A esas mujeres adictas a las creaciones del guipuzcoano se las apodaba «las balenciagas». En esa categoría podríamos englobar también a las artistas de cine que mataban por sus diseños, como Marlene Dietrich, quien declararía:
«A mí jamás me tomó una medida, pero sus vestidos me quedaban perfectos». A la Dietrich, Balenciaga la arregló para sus presentaciones y conciertos, así como en algunas de sus apariciones en la gran pantalla, por ejemplo en la película Encuentro en París. La mexicana María Félix vistió del modista en La estrella vacía y Sara Montiel en Pecado de amor. Isabel Garcés, actriz española como la Montiel, exigía por contrato que sus vestidos llevaran la firma del vasco (luego se los quedaba, y así fue como compuso un fondo de armario formidable, lo cual no deja de tener su mérito). Otras estrellas del celuloide que lucieron sus propuestas fueron Rita Hayworth, Lauren Bacall, Elizabeth Taylor, Ginger Rogers, Ingrid Bergman, Romy Schneider… La lista es apabullante.

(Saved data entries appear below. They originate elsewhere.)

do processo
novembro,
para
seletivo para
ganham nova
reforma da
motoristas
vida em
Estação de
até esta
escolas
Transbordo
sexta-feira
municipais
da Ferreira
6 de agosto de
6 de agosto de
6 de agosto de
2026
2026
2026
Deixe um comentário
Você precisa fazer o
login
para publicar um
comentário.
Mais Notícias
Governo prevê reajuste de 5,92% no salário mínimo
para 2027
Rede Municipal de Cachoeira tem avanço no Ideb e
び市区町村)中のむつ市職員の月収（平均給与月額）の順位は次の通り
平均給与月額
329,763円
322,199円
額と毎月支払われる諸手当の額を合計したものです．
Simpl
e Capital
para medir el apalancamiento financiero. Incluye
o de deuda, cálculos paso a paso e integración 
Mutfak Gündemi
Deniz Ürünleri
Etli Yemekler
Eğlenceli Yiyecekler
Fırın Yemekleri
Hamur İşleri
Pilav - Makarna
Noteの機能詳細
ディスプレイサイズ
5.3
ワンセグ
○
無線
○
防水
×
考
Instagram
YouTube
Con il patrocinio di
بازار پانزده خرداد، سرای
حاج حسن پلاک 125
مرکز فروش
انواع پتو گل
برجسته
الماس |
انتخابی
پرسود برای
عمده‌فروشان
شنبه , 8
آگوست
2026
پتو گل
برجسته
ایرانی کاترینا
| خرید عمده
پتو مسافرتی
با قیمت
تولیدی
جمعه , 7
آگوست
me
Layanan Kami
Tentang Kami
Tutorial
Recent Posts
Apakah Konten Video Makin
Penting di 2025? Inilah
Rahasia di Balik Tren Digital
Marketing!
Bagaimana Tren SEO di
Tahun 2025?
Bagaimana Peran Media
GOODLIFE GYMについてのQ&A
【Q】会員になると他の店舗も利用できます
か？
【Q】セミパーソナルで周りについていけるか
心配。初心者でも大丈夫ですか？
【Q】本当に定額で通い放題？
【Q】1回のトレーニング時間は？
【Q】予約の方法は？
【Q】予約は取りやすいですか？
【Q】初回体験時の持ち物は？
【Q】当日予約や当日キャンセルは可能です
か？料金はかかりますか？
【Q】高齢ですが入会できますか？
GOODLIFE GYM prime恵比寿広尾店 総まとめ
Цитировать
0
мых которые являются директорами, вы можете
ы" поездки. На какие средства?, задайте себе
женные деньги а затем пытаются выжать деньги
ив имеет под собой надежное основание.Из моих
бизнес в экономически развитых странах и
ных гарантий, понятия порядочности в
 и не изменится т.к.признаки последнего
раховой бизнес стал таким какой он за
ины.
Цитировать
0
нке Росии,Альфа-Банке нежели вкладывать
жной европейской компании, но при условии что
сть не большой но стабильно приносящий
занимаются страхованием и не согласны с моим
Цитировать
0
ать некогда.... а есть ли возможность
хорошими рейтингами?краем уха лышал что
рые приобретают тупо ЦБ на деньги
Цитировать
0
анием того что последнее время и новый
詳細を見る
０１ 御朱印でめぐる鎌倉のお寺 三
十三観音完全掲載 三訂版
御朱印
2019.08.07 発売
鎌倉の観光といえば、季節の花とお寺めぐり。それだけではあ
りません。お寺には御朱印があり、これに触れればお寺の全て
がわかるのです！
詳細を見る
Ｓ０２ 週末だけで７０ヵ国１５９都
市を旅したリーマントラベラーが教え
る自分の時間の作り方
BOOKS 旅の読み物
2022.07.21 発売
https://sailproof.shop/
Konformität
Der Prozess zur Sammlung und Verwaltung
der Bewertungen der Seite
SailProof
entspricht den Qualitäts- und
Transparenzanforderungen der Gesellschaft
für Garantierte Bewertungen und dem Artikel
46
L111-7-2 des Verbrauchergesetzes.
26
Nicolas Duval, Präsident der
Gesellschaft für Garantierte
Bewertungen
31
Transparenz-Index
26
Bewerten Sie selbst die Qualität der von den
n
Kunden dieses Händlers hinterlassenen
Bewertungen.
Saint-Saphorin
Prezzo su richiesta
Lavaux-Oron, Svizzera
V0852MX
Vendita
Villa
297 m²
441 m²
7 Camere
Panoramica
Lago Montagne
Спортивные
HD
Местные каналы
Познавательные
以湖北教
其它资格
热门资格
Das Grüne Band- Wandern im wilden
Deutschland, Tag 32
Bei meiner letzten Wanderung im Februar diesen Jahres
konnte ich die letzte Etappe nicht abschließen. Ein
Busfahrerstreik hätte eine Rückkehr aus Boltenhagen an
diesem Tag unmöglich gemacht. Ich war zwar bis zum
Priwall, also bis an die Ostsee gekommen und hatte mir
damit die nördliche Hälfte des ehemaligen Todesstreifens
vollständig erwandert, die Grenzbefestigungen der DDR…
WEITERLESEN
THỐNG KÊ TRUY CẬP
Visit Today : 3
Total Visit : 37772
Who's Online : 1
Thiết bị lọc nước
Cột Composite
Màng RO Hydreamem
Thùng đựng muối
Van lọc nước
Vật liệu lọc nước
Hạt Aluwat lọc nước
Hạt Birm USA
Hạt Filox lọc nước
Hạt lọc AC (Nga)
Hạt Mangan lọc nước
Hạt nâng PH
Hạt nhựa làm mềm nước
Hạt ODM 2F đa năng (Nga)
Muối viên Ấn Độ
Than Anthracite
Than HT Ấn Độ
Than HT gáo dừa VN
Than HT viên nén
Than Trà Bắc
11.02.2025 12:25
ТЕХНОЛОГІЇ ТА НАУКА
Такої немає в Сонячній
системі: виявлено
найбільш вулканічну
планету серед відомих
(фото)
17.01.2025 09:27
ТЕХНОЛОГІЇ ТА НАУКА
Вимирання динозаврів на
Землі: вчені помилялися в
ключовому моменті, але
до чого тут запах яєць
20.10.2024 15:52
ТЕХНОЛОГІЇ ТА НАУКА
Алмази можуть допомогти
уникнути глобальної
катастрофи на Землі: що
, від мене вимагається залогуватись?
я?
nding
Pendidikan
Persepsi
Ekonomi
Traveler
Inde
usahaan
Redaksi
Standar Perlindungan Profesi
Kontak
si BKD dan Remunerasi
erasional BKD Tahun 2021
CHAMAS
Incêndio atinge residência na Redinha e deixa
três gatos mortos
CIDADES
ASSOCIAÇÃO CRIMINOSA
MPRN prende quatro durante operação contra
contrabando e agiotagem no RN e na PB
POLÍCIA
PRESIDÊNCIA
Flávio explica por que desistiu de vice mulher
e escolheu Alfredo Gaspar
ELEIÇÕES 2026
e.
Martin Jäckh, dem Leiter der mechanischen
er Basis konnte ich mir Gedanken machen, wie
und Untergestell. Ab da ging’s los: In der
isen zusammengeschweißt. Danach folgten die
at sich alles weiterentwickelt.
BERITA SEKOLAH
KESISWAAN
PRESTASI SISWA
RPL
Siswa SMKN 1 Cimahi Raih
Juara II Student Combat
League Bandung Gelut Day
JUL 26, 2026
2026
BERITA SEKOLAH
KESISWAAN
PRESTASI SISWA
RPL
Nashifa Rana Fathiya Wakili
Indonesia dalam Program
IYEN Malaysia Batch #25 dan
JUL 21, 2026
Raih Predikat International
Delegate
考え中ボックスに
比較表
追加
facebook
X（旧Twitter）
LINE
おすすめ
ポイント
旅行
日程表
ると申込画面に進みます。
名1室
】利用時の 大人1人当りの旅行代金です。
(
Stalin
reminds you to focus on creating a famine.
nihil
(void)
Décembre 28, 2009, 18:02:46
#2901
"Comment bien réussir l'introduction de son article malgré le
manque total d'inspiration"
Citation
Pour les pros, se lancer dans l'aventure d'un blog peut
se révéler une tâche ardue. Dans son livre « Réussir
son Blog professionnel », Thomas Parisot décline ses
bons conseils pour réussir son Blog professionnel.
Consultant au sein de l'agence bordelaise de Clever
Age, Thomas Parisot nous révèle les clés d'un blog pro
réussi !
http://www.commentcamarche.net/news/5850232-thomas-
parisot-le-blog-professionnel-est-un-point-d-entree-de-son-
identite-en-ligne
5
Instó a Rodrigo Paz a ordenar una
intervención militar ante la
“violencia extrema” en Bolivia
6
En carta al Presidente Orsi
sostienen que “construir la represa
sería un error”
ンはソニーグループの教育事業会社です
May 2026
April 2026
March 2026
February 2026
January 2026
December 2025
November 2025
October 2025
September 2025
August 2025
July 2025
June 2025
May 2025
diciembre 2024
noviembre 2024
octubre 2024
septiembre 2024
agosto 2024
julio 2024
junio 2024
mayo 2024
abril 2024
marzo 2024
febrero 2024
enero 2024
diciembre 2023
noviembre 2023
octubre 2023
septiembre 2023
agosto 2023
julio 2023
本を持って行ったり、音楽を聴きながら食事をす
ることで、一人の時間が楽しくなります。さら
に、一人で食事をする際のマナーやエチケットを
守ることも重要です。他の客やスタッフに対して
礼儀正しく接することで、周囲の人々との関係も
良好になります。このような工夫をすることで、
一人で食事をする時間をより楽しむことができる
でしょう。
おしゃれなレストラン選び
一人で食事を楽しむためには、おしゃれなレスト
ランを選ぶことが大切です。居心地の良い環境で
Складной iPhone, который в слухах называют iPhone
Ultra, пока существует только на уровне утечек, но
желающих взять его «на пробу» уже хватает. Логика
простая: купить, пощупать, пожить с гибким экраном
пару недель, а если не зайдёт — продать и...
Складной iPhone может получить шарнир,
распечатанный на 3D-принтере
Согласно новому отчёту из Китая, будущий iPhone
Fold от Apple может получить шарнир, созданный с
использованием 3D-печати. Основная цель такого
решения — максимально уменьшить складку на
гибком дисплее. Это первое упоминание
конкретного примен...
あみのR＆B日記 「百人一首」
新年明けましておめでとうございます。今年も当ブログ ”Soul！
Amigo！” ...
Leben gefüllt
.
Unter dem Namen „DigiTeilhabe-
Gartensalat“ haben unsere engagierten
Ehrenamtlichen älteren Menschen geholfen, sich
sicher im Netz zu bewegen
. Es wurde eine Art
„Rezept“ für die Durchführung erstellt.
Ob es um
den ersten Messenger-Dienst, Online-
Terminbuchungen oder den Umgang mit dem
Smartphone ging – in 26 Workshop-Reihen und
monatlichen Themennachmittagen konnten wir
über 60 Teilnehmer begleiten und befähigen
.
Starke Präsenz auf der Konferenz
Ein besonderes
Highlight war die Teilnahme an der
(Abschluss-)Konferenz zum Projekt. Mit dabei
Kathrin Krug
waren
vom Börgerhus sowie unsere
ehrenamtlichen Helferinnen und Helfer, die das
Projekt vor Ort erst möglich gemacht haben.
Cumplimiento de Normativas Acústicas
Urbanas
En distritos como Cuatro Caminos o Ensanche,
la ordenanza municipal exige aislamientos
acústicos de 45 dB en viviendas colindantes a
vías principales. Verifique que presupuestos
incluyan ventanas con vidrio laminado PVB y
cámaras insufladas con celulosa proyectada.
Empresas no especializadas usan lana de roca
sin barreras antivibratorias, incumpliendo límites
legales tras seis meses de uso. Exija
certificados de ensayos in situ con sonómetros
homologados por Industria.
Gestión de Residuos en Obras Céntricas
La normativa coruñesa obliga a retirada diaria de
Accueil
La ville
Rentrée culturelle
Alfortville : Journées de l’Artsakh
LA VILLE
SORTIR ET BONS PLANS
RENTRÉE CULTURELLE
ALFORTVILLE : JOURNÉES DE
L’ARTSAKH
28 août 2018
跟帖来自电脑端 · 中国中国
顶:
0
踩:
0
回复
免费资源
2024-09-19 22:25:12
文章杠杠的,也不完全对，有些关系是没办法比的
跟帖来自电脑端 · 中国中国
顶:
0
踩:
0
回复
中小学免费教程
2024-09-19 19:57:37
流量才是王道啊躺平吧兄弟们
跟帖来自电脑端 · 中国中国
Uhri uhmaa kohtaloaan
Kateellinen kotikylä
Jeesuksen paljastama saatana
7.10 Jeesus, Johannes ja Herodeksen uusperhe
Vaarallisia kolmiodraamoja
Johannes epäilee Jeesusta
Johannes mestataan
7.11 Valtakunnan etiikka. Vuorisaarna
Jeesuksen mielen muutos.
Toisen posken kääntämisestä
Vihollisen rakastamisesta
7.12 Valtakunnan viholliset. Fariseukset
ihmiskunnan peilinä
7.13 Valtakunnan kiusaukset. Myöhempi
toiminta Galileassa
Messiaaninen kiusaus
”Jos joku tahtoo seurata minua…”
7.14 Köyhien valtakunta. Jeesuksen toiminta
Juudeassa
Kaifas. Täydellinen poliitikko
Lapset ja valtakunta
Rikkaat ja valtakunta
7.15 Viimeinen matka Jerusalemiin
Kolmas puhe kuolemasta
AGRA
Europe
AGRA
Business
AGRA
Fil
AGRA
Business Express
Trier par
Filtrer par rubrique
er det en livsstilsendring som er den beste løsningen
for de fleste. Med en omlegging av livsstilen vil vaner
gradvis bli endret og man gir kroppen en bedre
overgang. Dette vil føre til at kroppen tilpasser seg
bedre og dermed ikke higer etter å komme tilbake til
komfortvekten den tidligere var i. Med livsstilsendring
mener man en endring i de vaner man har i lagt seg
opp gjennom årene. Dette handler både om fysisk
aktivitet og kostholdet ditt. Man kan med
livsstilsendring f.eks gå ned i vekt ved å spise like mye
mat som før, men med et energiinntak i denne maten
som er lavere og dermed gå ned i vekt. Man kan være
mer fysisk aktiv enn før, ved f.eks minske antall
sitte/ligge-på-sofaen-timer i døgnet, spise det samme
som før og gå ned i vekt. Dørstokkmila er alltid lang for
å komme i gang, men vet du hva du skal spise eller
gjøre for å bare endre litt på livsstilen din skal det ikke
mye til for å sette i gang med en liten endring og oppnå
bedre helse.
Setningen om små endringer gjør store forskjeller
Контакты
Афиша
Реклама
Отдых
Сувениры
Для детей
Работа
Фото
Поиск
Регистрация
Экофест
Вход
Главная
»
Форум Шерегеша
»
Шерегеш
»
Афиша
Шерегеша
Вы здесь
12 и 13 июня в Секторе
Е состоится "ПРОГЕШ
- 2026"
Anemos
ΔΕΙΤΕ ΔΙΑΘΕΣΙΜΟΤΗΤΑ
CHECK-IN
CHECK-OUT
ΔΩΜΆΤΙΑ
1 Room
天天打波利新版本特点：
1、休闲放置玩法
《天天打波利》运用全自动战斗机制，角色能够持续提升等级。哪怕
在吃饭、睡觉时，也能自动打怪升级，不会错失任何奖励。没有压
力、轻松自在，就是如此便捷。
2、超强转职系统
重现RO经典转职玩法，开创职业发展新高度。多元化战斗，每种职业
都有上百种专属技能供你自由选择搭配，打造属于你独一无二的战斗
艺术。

¿Cómo consiguió un hombre salido de un modesto pueblo costero español fascinar a esa pléyade de mujeres que podían vestirse donde les viniera en gana? Tal vez la clave esté en la perfección y la calidad. O en el rasgo diferencial de todo lo que salía de su cabeza. «Ver sus colecciones me hacía llorar. Era asistir al nacimiento de una sinfonía», resumió Hubert de Givenchy. Es igualmente revelador lo que relató la editora de moda Diana Vreeland en sus memorias: «Una nunca sabía qué era lo que iba a ver en una presentación de Balenciaga. Una se desmayaba. Era posible estallar y morir. Recuerdo que en un desfile de principios de los años sesenta —organizado para las clientas más que para los compradores— Audrey Hepburn se giró hacia mí y me preguntó cómo es que no estaba echando espuma por la boca con lo que estaba viendo. Le contesté que intentaba parecer tranquila e indiferente porque, al fin y al cabo, pertenecía a la prensa. Al otro lado de la pasarela, Gloria Guinness se había deslizado silla abajo hasta el suelo. Todo el mundo estaba bajo el influjo del drama, de la espuma y los truenos. No sabíamos qué nos estaba pasando, fue glorioso. Bueno, lo que estaba pasando es que Balenciaga presentó por primera vez el maillot».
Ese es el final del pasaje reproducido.